SUPPLIED INFORMATION START

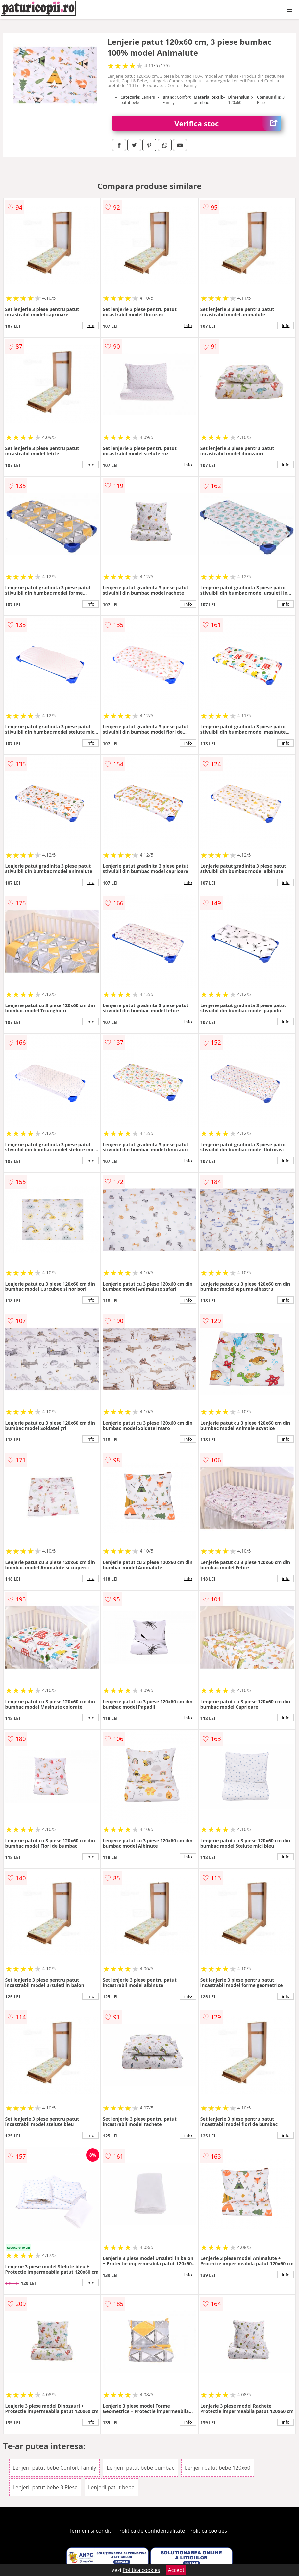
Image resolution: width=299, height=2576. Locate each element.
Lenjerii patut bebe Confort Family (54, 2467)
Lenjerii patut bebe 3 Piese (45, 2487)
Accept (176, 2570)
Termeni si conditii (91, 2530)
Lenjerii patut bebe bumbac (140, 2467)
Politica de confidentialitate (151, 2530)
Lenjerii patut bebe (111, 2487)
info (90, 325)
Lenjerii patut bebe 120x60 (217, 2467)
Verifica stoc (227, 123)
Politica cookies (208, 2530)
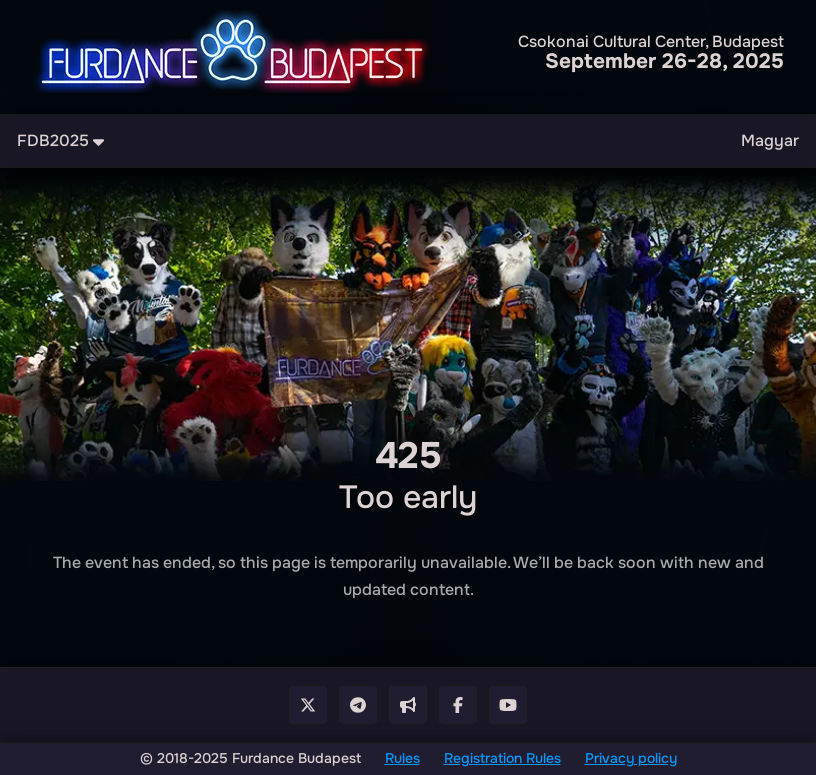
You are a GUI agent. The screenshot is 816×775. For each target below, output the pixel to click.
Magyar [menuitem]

SUPPLIED INFORMATION END

**WHAT IS BEING ASKED:**
Could you retype exactly, and only, the lines running from the one with "Lenjerii patut bebe Confort Family (54, 2467)" to the last line of the listing, while leaving any pictures out?

**ANSWER TO THE EXERCISE:**
Lenjerii patut bebe Confort Family (54, 2467)
Lenjerii patut bebe 3 Piese (45, 2487)
Accept (176, 2570)
Termeni si conditii (91, 2530)
Lenjerii patut bebe bumbac (140, 2467)
Politica de confidentialitate (151, 2530)
Lenjerii patut bebe (111, 2487)
info (90, 325)
Lenjerii patut bebe 120x60 (217, 2467)
Verifica stoc (227, 123)
Politica cookies (208, 2530)
You are a GUI agent. The screenshot is 816×775. For each target below, output the pixel to click.
Magyar [menuitem]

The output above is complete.